#### INFORMATION
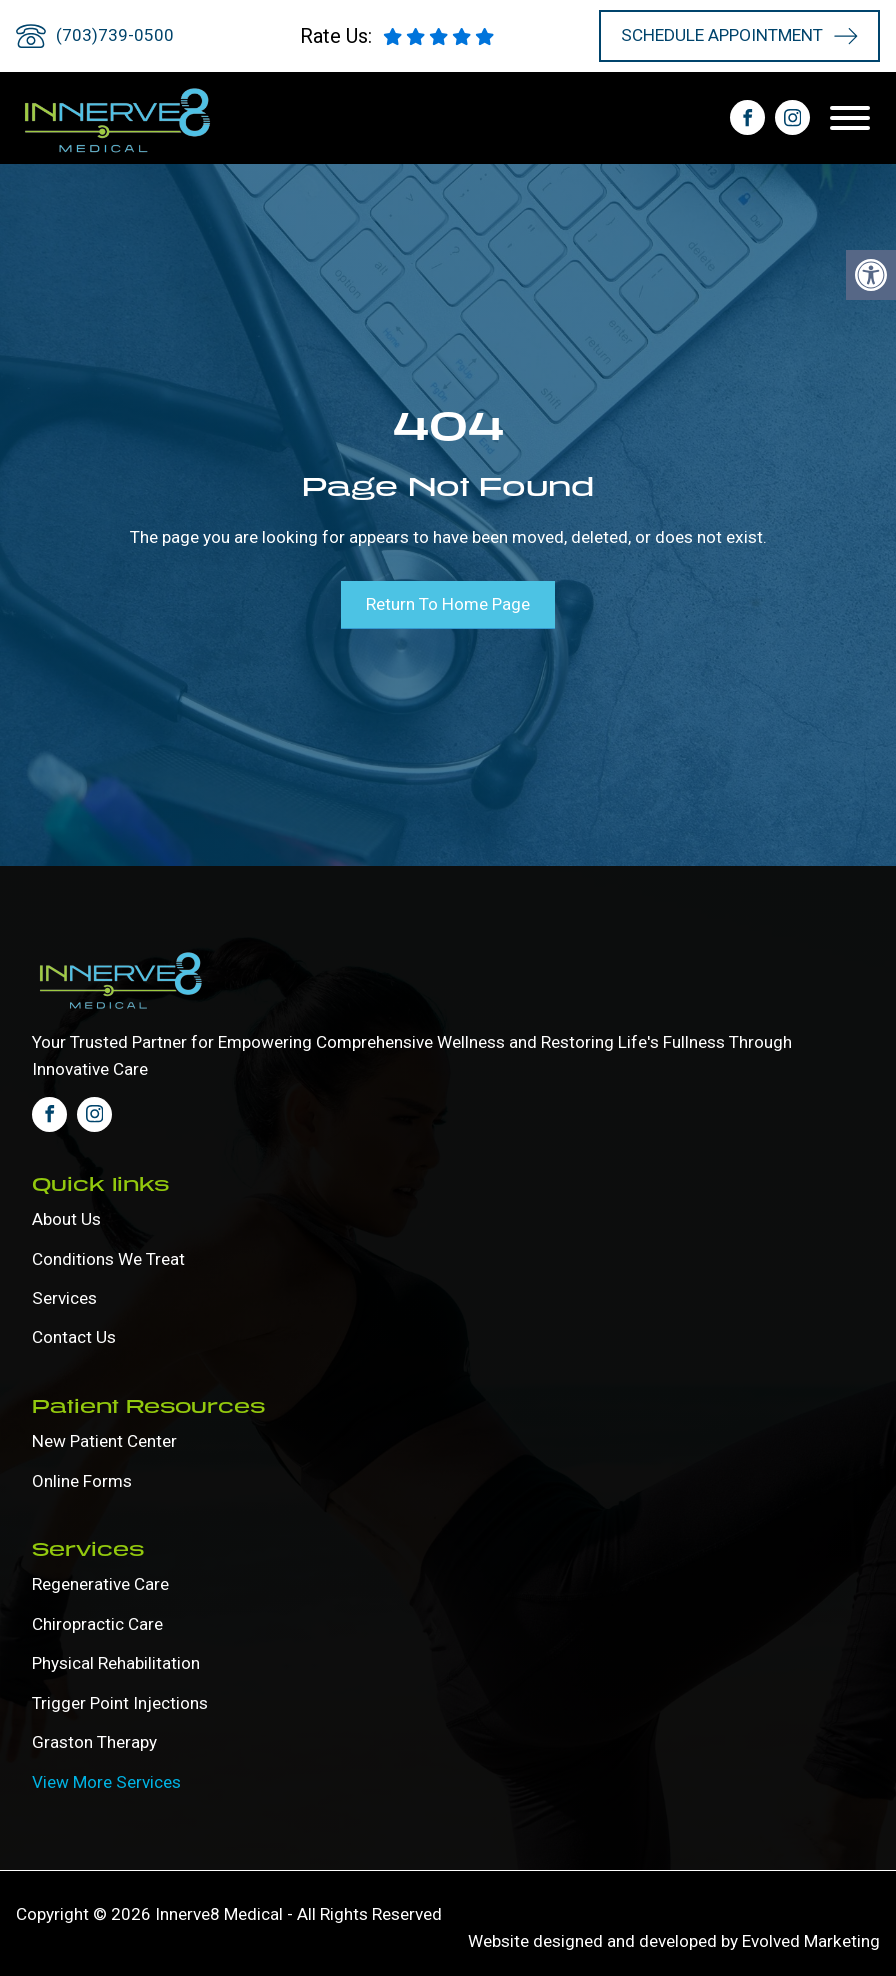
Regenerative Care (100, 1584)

---

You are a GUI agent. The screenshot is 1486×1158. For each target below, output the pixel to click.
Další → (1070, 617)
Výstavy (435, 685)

==

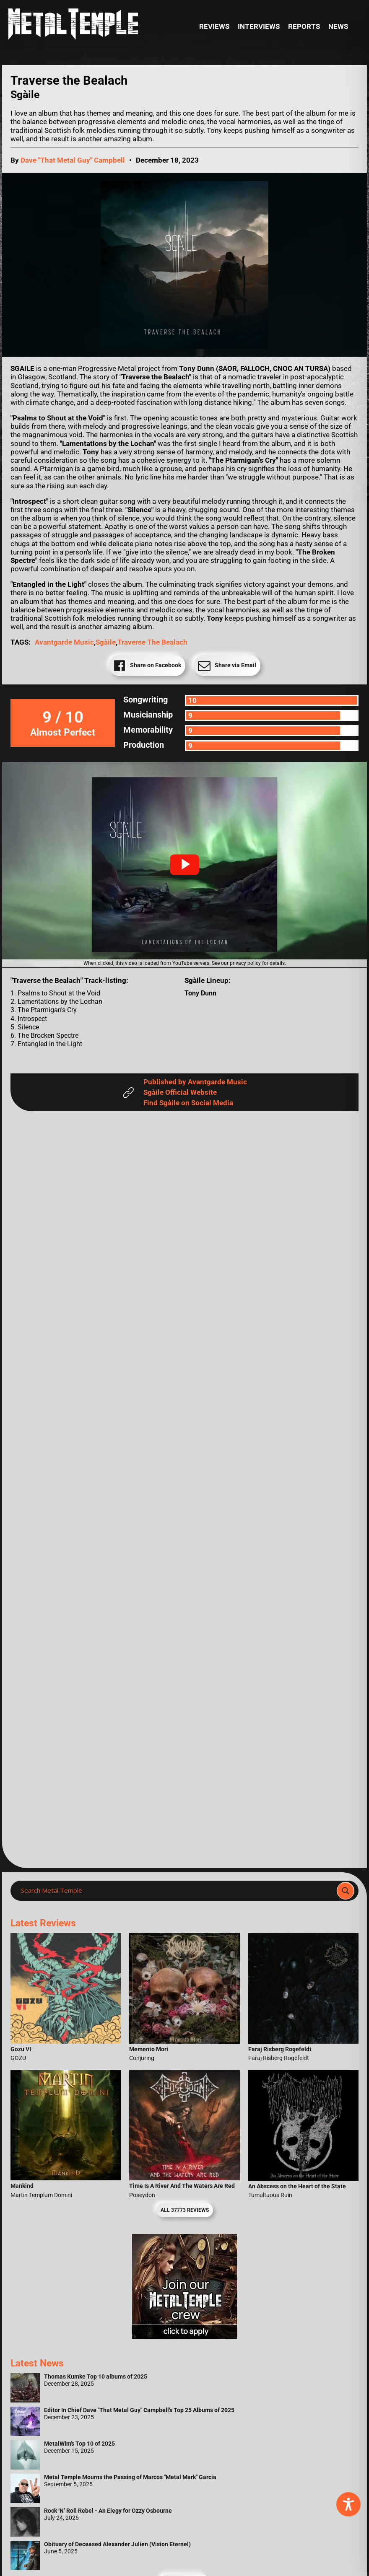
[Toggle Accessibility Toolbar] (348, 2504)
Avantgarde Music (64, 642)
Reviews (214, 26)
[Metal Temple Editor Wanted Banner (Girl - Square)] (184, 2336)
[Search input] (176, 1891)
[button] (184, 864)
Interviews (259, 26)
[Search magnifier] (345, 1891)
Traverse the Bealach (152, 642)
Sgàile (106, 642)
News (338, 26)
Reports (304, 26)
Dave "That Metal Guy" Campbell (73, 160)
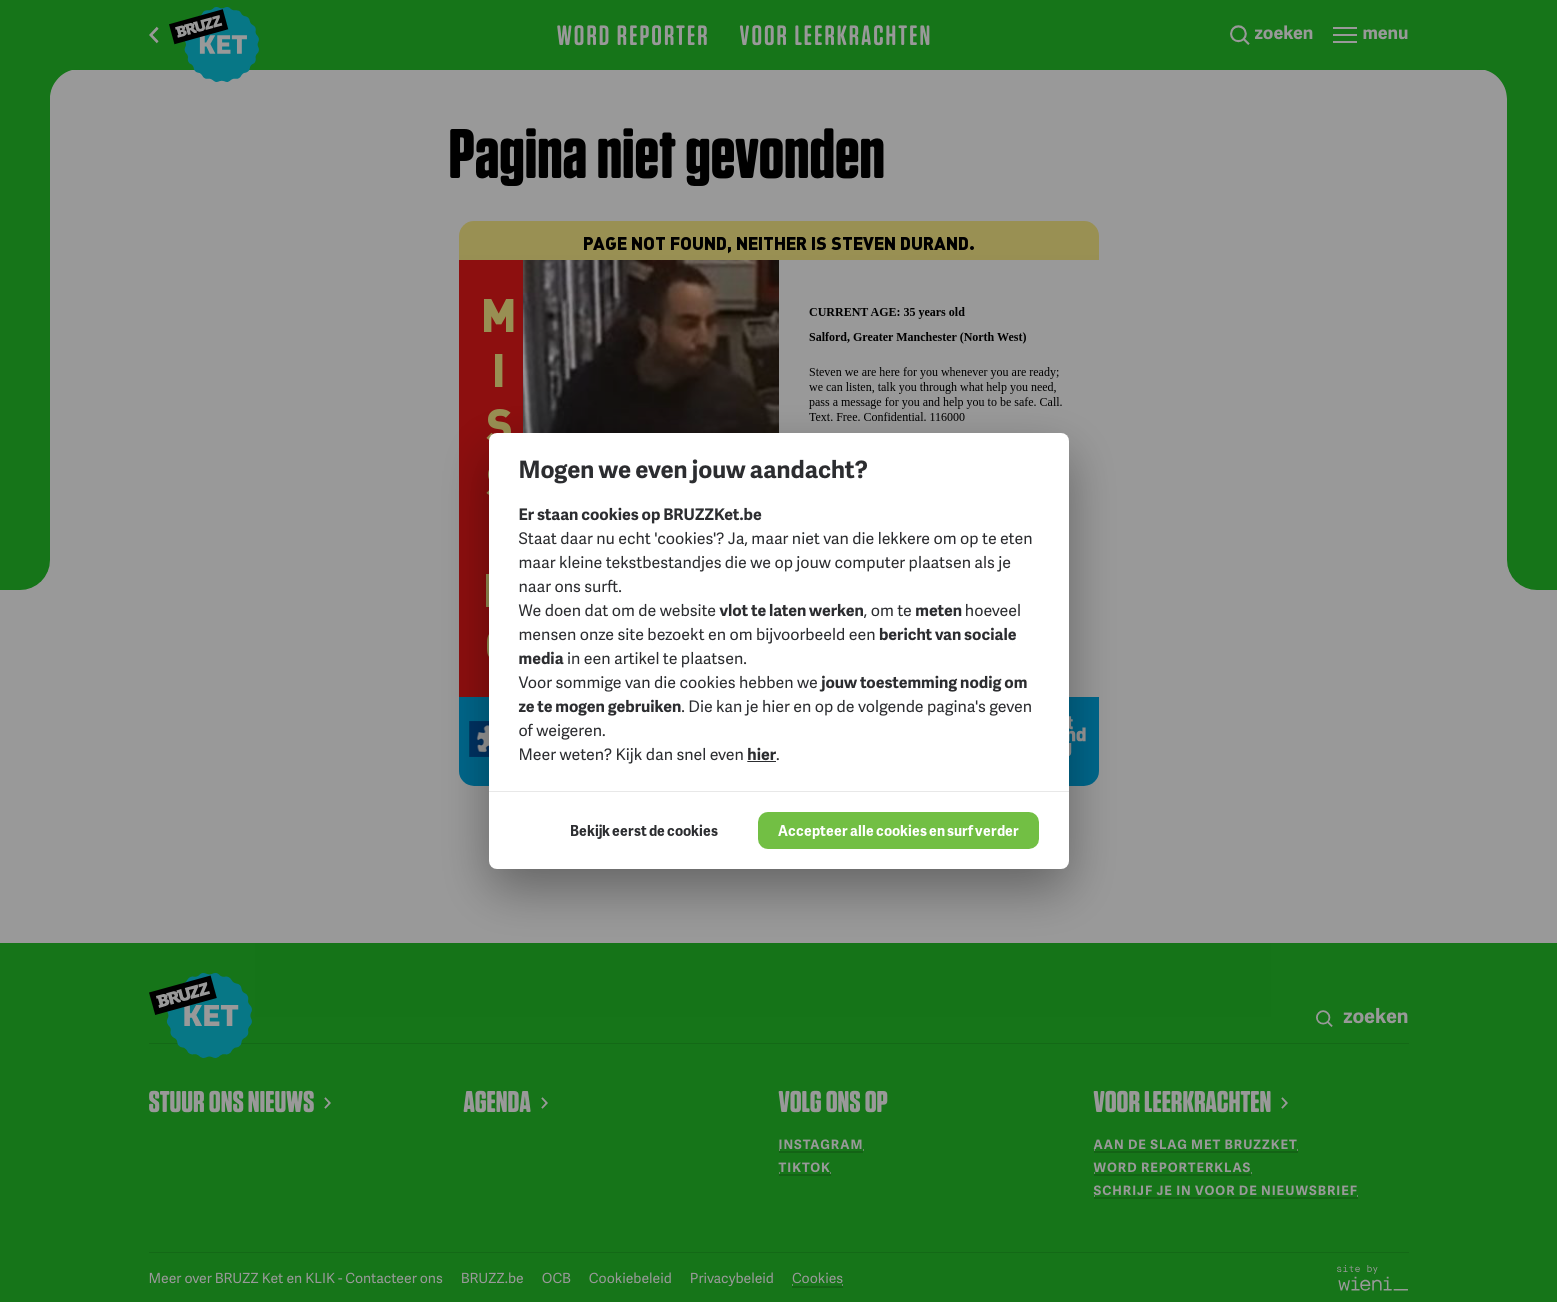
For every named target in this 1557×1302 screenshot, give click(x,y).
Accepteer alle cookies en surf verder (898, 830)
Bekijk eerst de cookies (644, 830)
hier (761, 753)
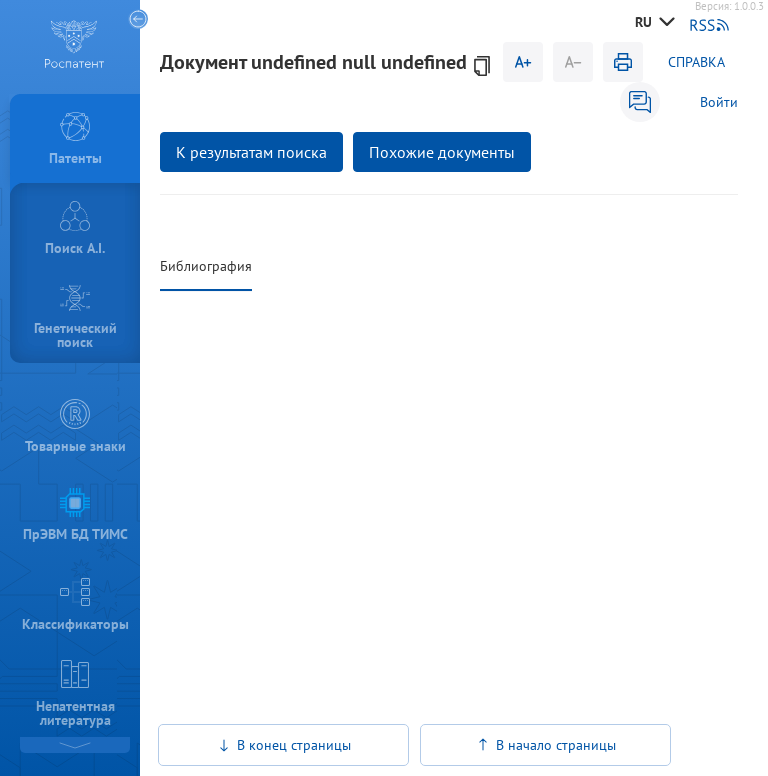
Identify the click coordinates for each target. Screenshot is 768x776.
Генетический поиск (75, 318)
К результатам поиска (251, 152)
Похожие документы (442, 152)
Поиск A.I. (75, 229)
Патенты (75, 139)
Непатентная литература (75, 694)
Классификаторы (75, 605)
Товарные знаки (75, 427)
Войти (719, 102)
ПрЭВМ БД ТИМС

#### TASK TO CARRY OUT
The lines holding the word "click" are the answer. Find them in the entries and copy them.

#### ANSWER SECTION
You are a GUI agent. The screenshot is 1486×1158. For each target below, output the pixel to click.
For every named target in this 1557×1302 screenshot, give click(x,y).
Identify the click coordinates for each target. Screenshot is 768x776.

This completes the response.